The distraction let Cole reach the lowest wall, and he slid to a stop, shoulder pressed against it. A handcannon probably aimed at him struck the back-side of the fort about a dozen meters along the wall. He flinched and looked back, where a few more of the primitive firearms from the reserve troops were starting to point his way while the rest of the soldiers continued charging. But that wasn’t the biggest problem. On the wall, covered behind a pair of thick shields, one of the cannon teams was turning their artillery around, aiming the broad bombard cannon toward Besson’s position.
Cole raised his rifle, ignoring the crossbow bolt that impacted the bricks next to him, and shot the cannon team’s sergeant through the narrow gap between his breast and backplate. The man crumpled, and the rest of the team stared until Cole put another round through the throat of the mage enchanting the shells. The rest of the team scrambled for cover as the second of their number dropped. He keyed his radio. “Howie, standby, I’m almost inside the fort.”
“Good copy!” he called. “Standing by.”
“Demons breached the line on the north side of the fort,” called Nona. “The armored guy with Leon just jumped down. The soldiers on that side are focused on the Scarred. You’ve got an opening.”
Perfect distraction, and it had left Leon even less defended. Renewed shouts of alarm went up on the other side of the wall, and Cole moved, hugging the east side until he could swing around to the north side. He swapped a new magazine into his rifle and turned the corner. Sure enough, he could see demons starting to climb out of the trench with swords and spears and flails being met by yet more defenders. But the Demons were getting through. They began to rush the walls, some climbing, some slithering up, and others simply starting to smash the bricks with fists like wrecking balls. A few spotted him, as well, and raised weapons to charge. A reserve element was already moving down the trench from further north to re-claim the breach, but that meant little in the short term.
Before they could reach him, Cole burned another charge of his ability and leapt up.

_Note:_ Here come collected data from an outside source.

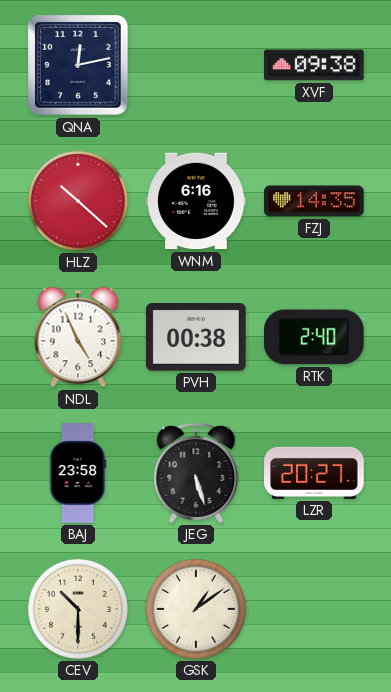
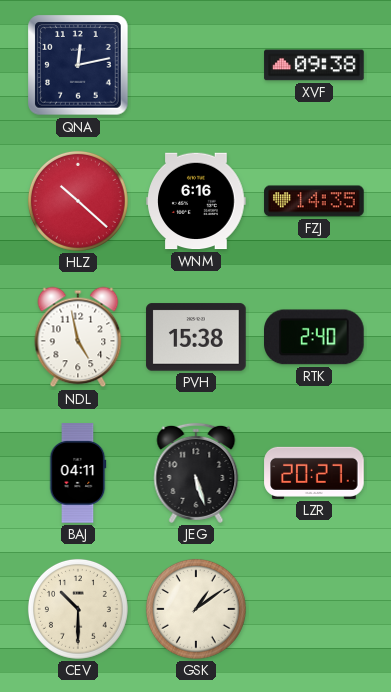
NDL: 4:56 -> 4:58
PVH: 00:38 -> 15:38
BAJ: 23:58 -> 04:11
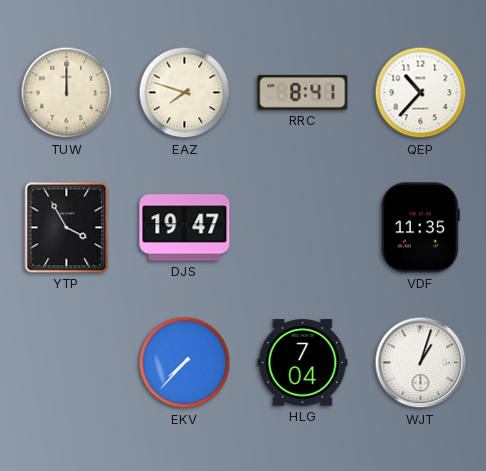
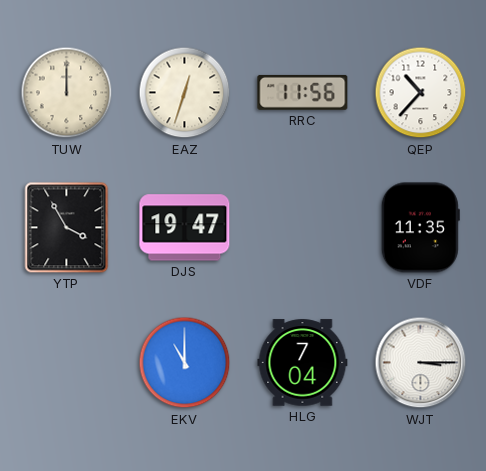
EAZ: 7:48 -> 12:33
RRC: 8:41 -> 11:56
EKV: 7:37 -> 11:00
WJT: 1:03 -> 3:15
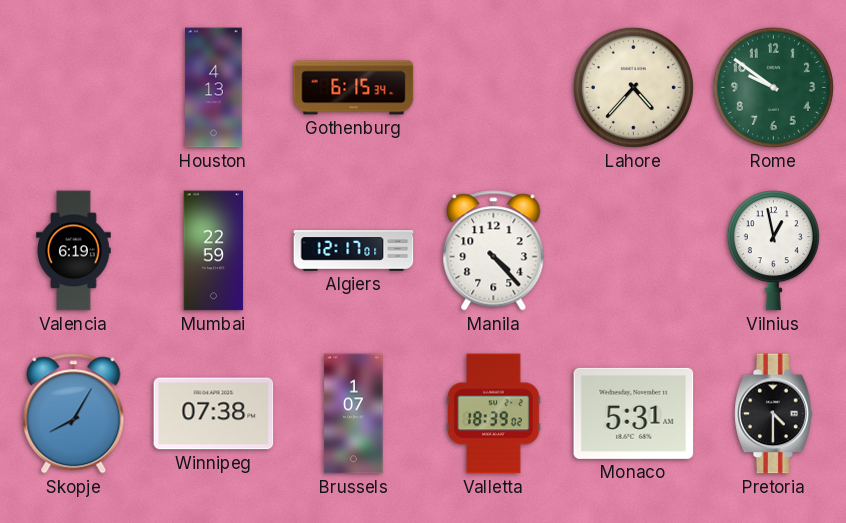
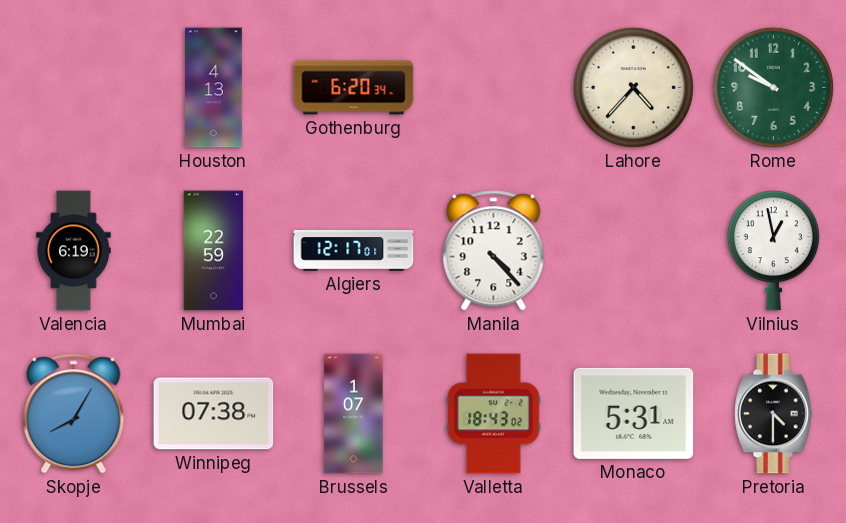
Gothenburg: 6:15 -> 6:20
Valletta: 18:39 -> 18:43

Two charges down, he thought. Still enough. Bricks blurred past, then the downward-facing wooden spikes placed to deter would-be climbers, and then he was over the wall and about five meters above it. He swapped his fall speed to max as he descended and crashed down onto the rampart. The wave of force blasted out, splintering wood planks and knocking two men off the battlements into the demons below and a third into the courtyard of the fort. Other defenders spun to face the commotion, turning crystal lenses his way. With shouts and screams, they raised clubs, sabers, and spears and began to charge. Cole moved forward slowly, picking his shots as best he could, considering the rapidly closing distance.
Soldiers dropped—killed or injured—assisted even further by Besson’s support by fire. Cole kicked a fused grenade dropped by one of the soldiers, and it detonated somewhere beneath him. More men were coming. Cole juked to the side and slammed his shoulder into one, sending him toppling over the crenelations and screaming down to the demons below. He fired at point blank range into the next, bullets slicing through the man’s leather jerkin. He could tell only a few seconds had passed because the men on the tower were still lit by his ability—and he felt like he didn’t even have to aim. He was innately aware of everything happening in his field of vision—including Leon’s other party member shouting down to the warrior on the ground below and pointing in Cole’s direction.